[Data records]
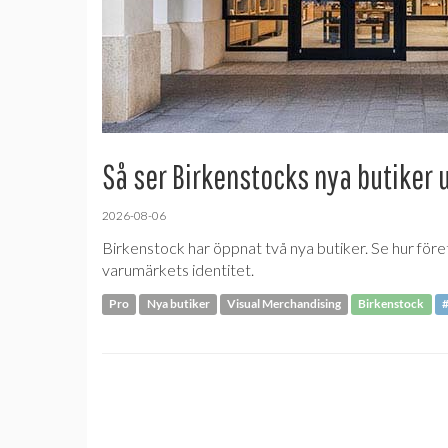
Så ser Birkenstocks nya butiker 
2026-08-06
Birkenstock har öppnat två nya butiker. Se hur före
varumärkets identitet.
Pro
Nya butiker
Visual Merchandising
Birkenstock
#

• PROBLEM TO SOLVE: Write down all the entries exactly, but not the pictures they hold.

• TASK OUTPUT:
Så ser Birkenstocks nya butiker 
2026-08-06
Birkenstock har öppnat två nya butiker. Se hur före
varumärkets identitet.
Pro
Nya butiker
Visual Merchandising
Birkenstock
#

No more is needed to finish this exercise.